__TASK TO COMPLETE__
Beneath this line are entries. Copy the range from the line with "Ceny PHM v Maďarsku 04.12." to the line with "Styl loftowy to", ends included, exactly; leave pictures out.

__MATERIAL TO PROCESS__
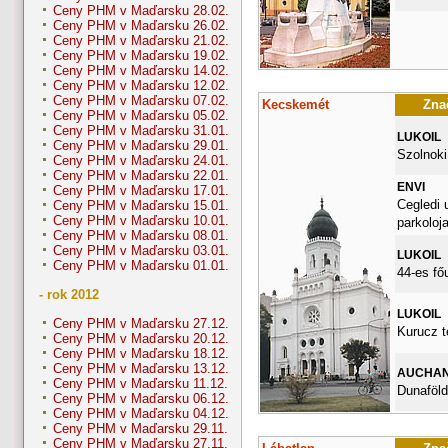
Ceny PHM v Maďarsku 28.02.
Ceny PHM v Maďarsku 26.02.
Ceny PHM v Maďarsku 21.02.
Ceny PHM v Maďarsku 19.02.
Ceny PHM v Maďarsku 14.02.
Ceny PHM v Maďarsku 12.02.
Ceny PHM v Maďarsku 07.02.
Kecskemét
Znač
Ceny PHM v Maďarsku 05.02.
Ceny PHM v Maďarsku 31.01.
LUKOIL
Ceny PHM v Maďarsku 29.01.
Szolnoki
Ceny PHM v Maďarsku 24.01.
Ceny PHM v Maďarsku 22.01.
ENVI
Ceny PHM v Maďarsku 17.01.
Cegledi 
Ceny PHM v Maďarsku 15.01.
Ceny PHM v Maďarsku 10.01.
parkoloj
Ceny PHM v Maďarsku 08.01.
Ceny PHM v Maďarsku 03.01.
LUKOIL
Ceny PHM v Maďarsku 01.01.
44-es fő
- rok 2012
LUKOIL
Ceny PHM v Maďarsku 27.12.
Kurucz t
Ceny PHM v Maďarsku 20.12.
Ceny PHM v Maďarsku 18.12.
Ceny PHM v Maďarsku 13.12.
AUCHA
Ceny PHM v Maďarsku 11.12.
Dunaföldv
Ceny PHM v Maďarsku 06.12.
Ceny PHM v Maďarsku 04.12.
Ceny PHM v Maďarsku 29.11.
Ceny PHM v Maďarsku 27.11.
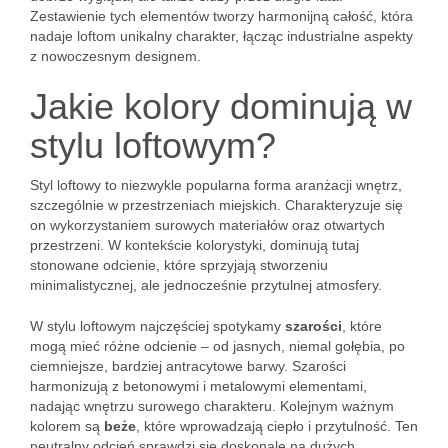
Zestawienie tych elementów tworzy harmonijną całość, która
nadaje loftom unikalny charakter, łącząc industrialne aspekty
z nowoczesnym designem.
Jakie kolory dominują w
stylu loftowym?
Styl loftowy to niezwykle popularna forma aranżacji wnętrz,
szczególnie w przestrzeniach miejskich. Charakteryzuje się
on wykorzystaniem surowych materiałów oraz otwartych
przestrzeni. W kontekście kolorystyki, dominują tutaj
stonowane odcienie, które sprzyjają stworzeniu
minimalistycznej, ale jednocześnie przytulnej atmosfery.
W stylu loftowym najczęściej spotykamy
szarości
, które
mogą mieć różne odcienie – od jasnych, niemal gołębia, po
ciemniejsze, bardziej antracytowe barwy. Szarości
harmonizują z betonowymi i metalowymi elementami,
nadając wnętrzu surowego charakteru. Kolejnym ważnym
kolorem są
beże
, które wprowadzają ciepło i przytulność. Ten
neutralny odcień sprawdzi się doskonale na dużych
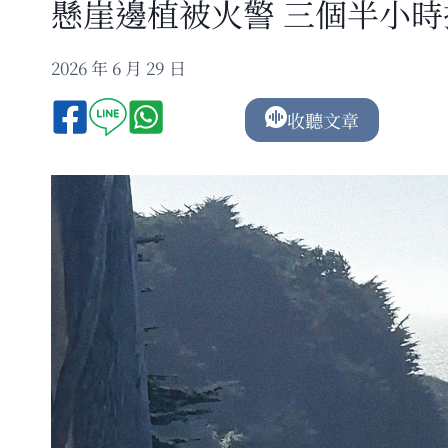
懸崖邊植被火警 三個半小時
2026 年 6 月 29 日
收聽文章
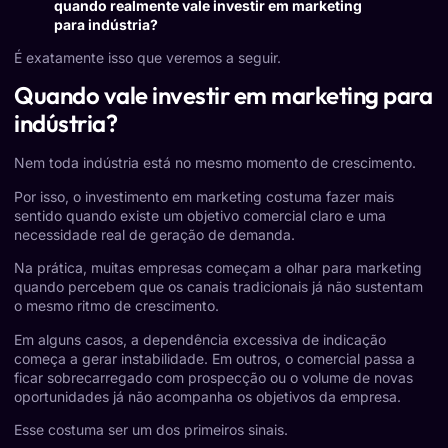
quando realmente vale investir em marketing
para indústria?
É exatamente isso que veremos a seguir.
Quando vale investir em marketing para
indústria?
Nem toda indústria está no mesmo momento de crescimento.
Por isso, o investimento em marketing costuma fazer mais
sentido quando existe um objetivo comercial claro e uma
necessidade real de geração de demanda.
Na prática, muitas empresas começam a olhar para marketing
quando percebem que os canais tradicionais já não sustentam
o mesmo ritmo de crescimento.
Em alguns casos, a dependência excessiva de indicação
começa a gerar instabilidade. Em outros, o comercial passa a
ficar sobrecarregado com prospecção ou o volume de novas
oportunidades já não acompanha os objetivos da empresa.
Esse costuma ser um dos primeiros sinais.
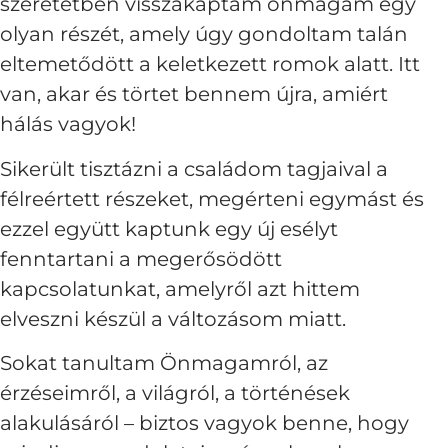
szeretetben visszakaptam önmagam egy
olyan részét, amely úgy gondoltam talán
eltemetődött a keletkezett romok alatt. Itt
van, akar és törtet bennem újra, amiért
hálás vagyok!
Sikerült tisztázni a családom tagjaival a
félreértett részeket, megérteni egymást és
ezzel együtt kaptunk egy új esélyt
fenntartani a megerősödött
kapcsolatunkat, amelyről azt hittem
elveszni készül a változásom miatt.
Sokat tanultam Önmagamról, az
érzéseimről, a világról, a történések
alakulásáról – biztos vagyok benne, hogy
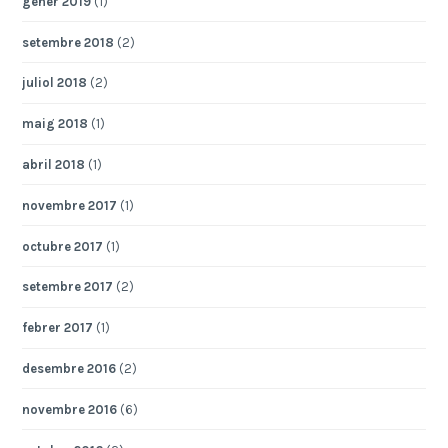
gener 2019
(1)
setembre 2018
(2)
juliol 2018
(2)
maig 2018
(1)
abril 2018
(1)
novembre 2017
(1)
octubre 2017
(1)
setembre 2017
(2)
febrer 2017
(1)
desembre 2016
(2)
novembre 2016
(6)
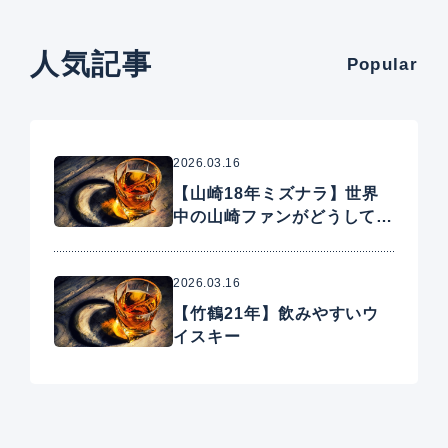
人気記事
Popular
2026.03.16
【山崎18年ミズナラ】世界
中の山崎ファンがどうしても
手に入れたいプレミアムウイ
スキー
2026.03.16
【竹鶴21年】飲みやすいウ
イスキー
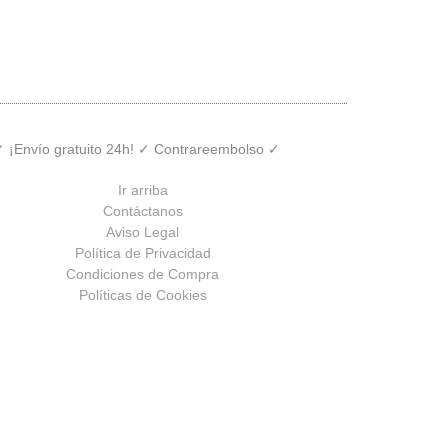
 ✓ ¡Envío gratuito 24h! ✓ Contrareembolso ✓
Ir arriba
Contáctanos
Aviso Legal
Política de Privacidad
Condiciones de Compra
Políticas de Cookies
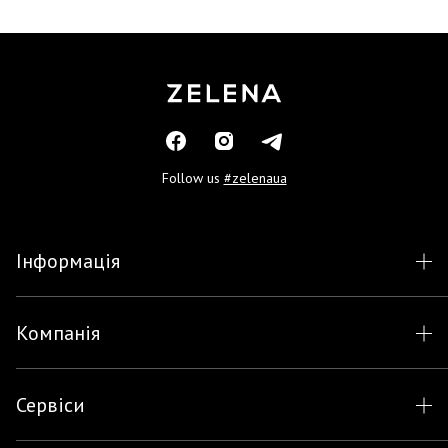
Follow us
#zelenaua
Інформація
Компанія
Сервіси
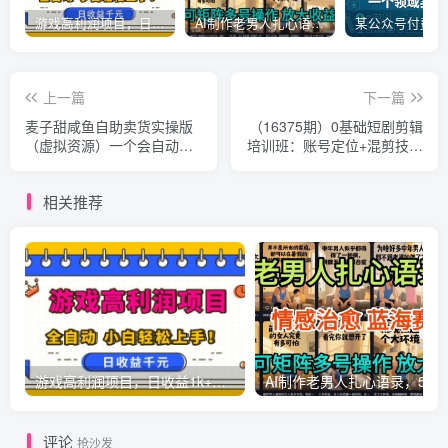
游戏高利润项目，日收益1k+，全自动，无需值守，解放双手，小白轻松上手【揭秘】
AI制作老男人扎心语录，5分钟一条，操作简单，流量非常大，保姆级教程
上一篇
下一篇
麦子甜咸鱼自助卖货实操版
（16375期）0基础短剧剪辑
（虚拟资源）一个会自动搞
培训班：账号定位+混剪技术
钱的机器
+多平台分发全流程，轻松月
入过万
相关推荐
游戏高利润项目，日收益1k+，全自动，无需值守，解放双手，小白轻松上手【揭秘】
AI制作老男人扎心语录，5分钟一条，操
评论
抢沙发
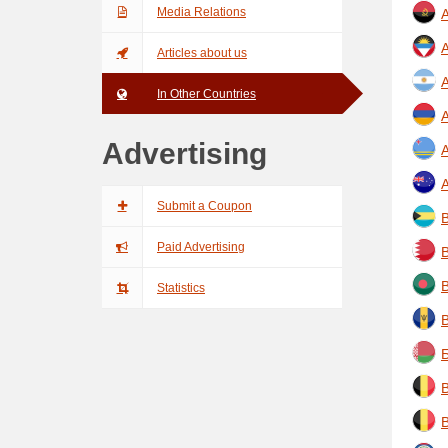
Media Relations
A
Articles about us
A
In Other Countries
Advertising
A
A
Submit a Coupon
Paid Advertising
Statistics
Б
B
B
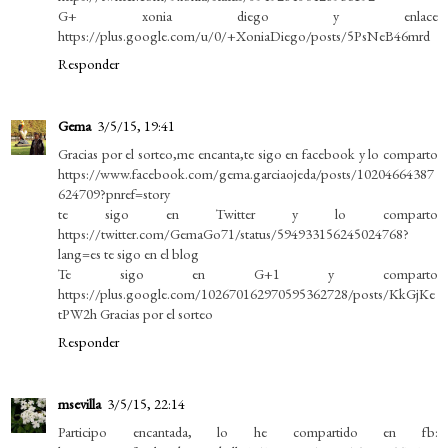
G+ xonia diego y enlace
https://plus.google.com/u/0/+XoniaDiego/posts/5PsNeB46mrd
Responder
Gema
3/5/15, 19:41
Gracias por el sorteo,me encanta,te sigo en facebook y lo comparto
https://www.facebook.com/gema.garciaojeda/posts/10204664387
624709?pnref=story
te sigo en Twitter y lo comparto
https://twitter.com/GemaGo71/status/594933156245024768?
lang=es te sigo en el blog
Te sigo en G+1 y comparto
https://plus.google.com/102670162970595362728/posts/KkGjKe
tPW2h Gracias por el sorteo
Responder
msevilla
3/5/15, 22:14
Participo encantada, lo he compartido en fb:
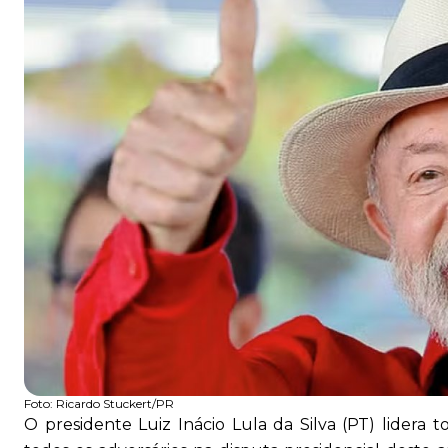
Foto:
Ricardo Stuckert/PR
O presidente Luiz Inácio Lula da Silva (PT) lidera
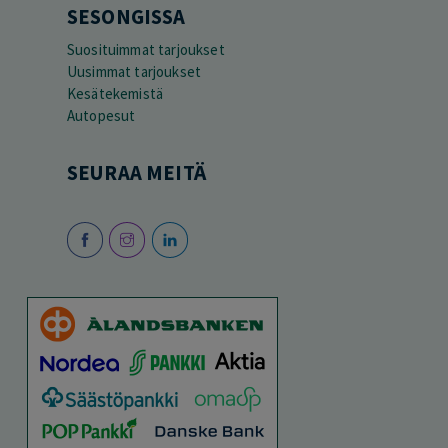
SESONGISSA
Suosituimmat tarjoukset
Uusimmat tarjoukset
Kesätekemistä
Autopesut
SEURAA MEITÄ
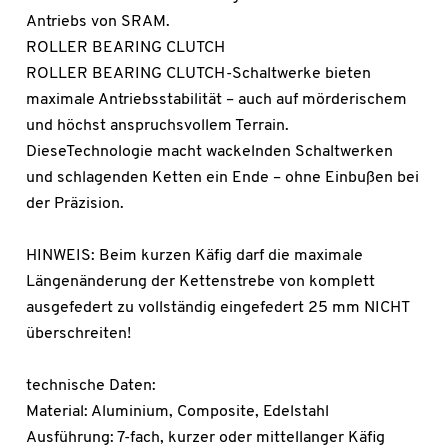
Antriebs von SRAM.
ROLLER BEARING CLUTCH
ROLLER BEARING CLUTCH-Schaltwerke bieten
maximale Antriebsstabilität – auch auf mörderischem
und höchst anspruchsvollem Terrain.
DieseTechnologie macht wackelnden Schaltwerken
und schlagenden Ketten ein Ende – ohne Einbußen bei
der Präzision.
HINWEIS: Beim kurzen Käfig darf die maximale
Längenänderung der Kettenstrebe von komplett
ausgefedert zu vollständig eingefedert 25 mm NICHT
überschreiten!
technische Daten:
Material: Aluminium, Composite, Edelstahl
Ausführung: 7-fach, kurzer oder mittellanger Käfig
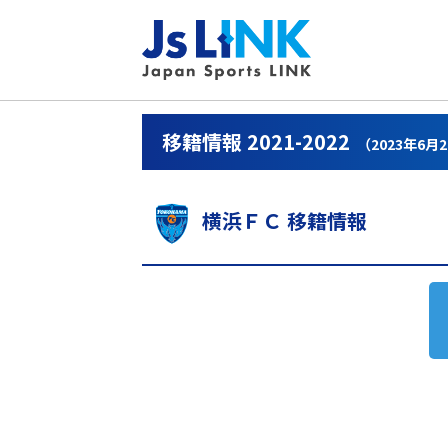
移籍情報 2021-2022
（2023年6月
横浜ＦＣ 移籍情報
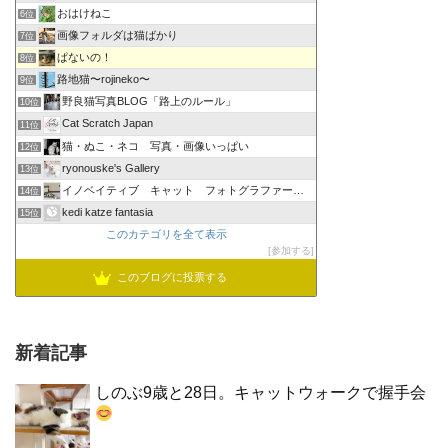
おはけねこ
6位
画像フォルダは猫ばかり
7位
ぱないの！
8位
路地猫〜rojineko〜
9位
野良猫写真BLOG「路上のルール」
10位
Cat Scratch Japan
11位
猫・ぬこ・ネコ 写真・画像いっぱい
12位
ryonouske's Gallery
13位
イノベイティブ キャット フォトグラファーズ グループ
14位
kedi katze fantasia
15位
このカテゴリを全て表示
参加する
このブログに投票する
新着記事
しのぶ9歳と28日。キャットウォークで握手会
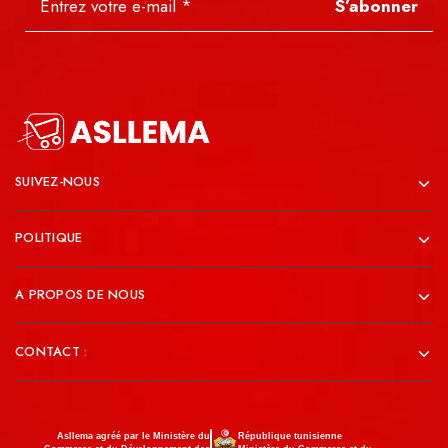
S’abonner
SUIVEZ-NOUS
POLITIQUE
A PROPOS DE NOUS
CONTACT :
Asllema agréé par le Ministère du
République tunisienne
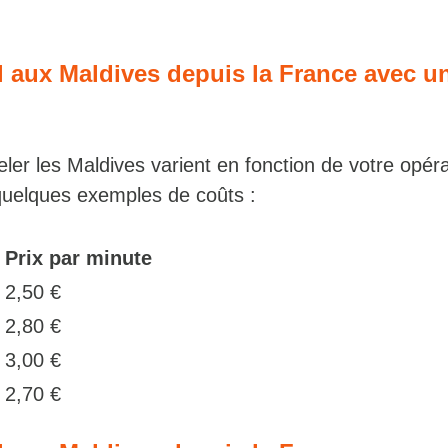
l aux Maldives depuis la France avec u
eler les Maldives varient en fonction de votre opér
i quelques exemples de coûts :
Prix par minute
2,50 €
2,80 €
m
3,00 €
2,70 €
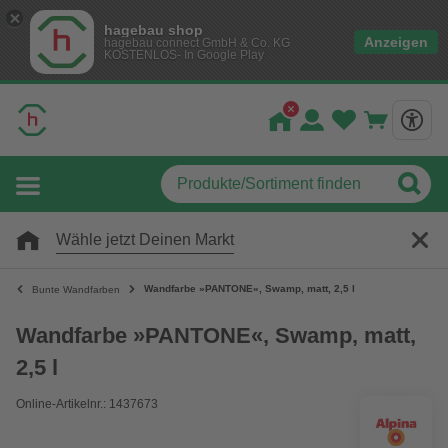
hagebau shop
Anzeigen
hagebau connect GmbH & Co. KG
KOSTENLOS- In Google Play
Wähle jetzt Deinen Markt
Wandfarbe »PANTONE«, Swamp, matt, 2,5 l
Bunte Wandfarben
Wandfarbe »PANTONE«, Swamp, matt,
2,5 l
Online-Artikelnr.: 1437673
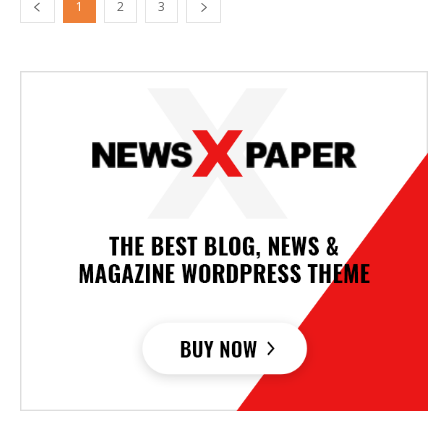
1
2
3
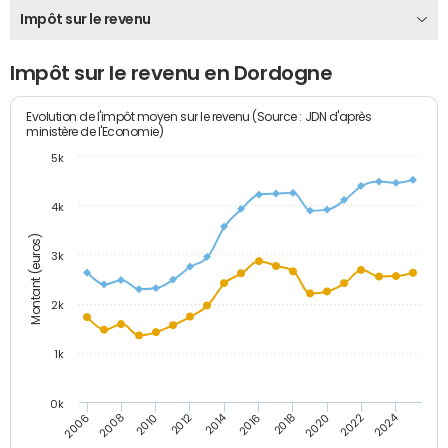
Impôt sur le revenu
Impôt sur le revenu en Dordogne
Evolution de l'impôt moyen sur le revenu (Source : JDN d'après
ministère de l'Economie)
5k
4k
Montant (euros)
3k
2k
1k
0k
2014
2024
2010
2020
2012
2022
2006
2016
2008
2018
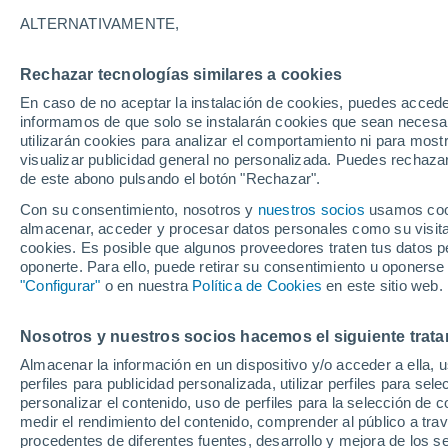
12°
ALTERNATIVAMENTE,
Rechazar tecnologías similares a cookies
Menguant
En caso de no aceptar la instalación de cookies, puedes accede
Iluminada
Sensación de 12°
informamos de que solo se instalarán cookies que sean necesari
utilizarán cookies para analizar el comportamiento ni para most
visualizar publicidad general no personalizada. Puedes rechazar
de este abono pulsando el botón "Rechazar".
Astronomía
Cohete de SpaceX choca contra la Luna y tod
Con su consentimiento, nosotros y
nuestros socios
usamos cooki
mundo mira hacia el satélite en busca del crá
almacenar, acceder y procesar datos personales como su visita e
cookies. Es posible que algunos proveedores traten tus datos pe
Clima 1 - 7 días
Por hora
Actualidad
Mapa de lluvi
oponerte. Para ello, puede retirar su consentimiento u oponerse
"Configurar"
o en nuestra
Política de Cookies
en este sitio web.
Nosotros y nuestros socios hacemos el siguiente trata
Mañana
Viernes
Hoy
Almacenar la información en un dispositivo y/o acceder a ella, 
6 Ago
7 Ago
5 Ago
perfiles para publicidad personalizada, utilizar perfiles para sele
personalizar el contenido, uso de perfiles para la selección de c
medir el rendimiento del contenido, comprender al público a tra
procedentes de diferentes fuentes, desarrollo y mejora de los se
90%
50%
90%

__SOLUTION TO THIS TASK__
Ceny PHM v Maďarsku 04.12.
Ceny PHM v Maďarsku 29.11.
Ceny PHM v Maďarsku 27.11.
Zestawienie tych elementów tworzy harmonijną całość, która
nadaje loftom unikalny charakter, łącząc industrialne aspekty
z nowoczesnym designem.
Jakie kolory dominują w
stylu loftowym?
Styl loftowy to niezwykle popularna forma aranżacji wnętrz,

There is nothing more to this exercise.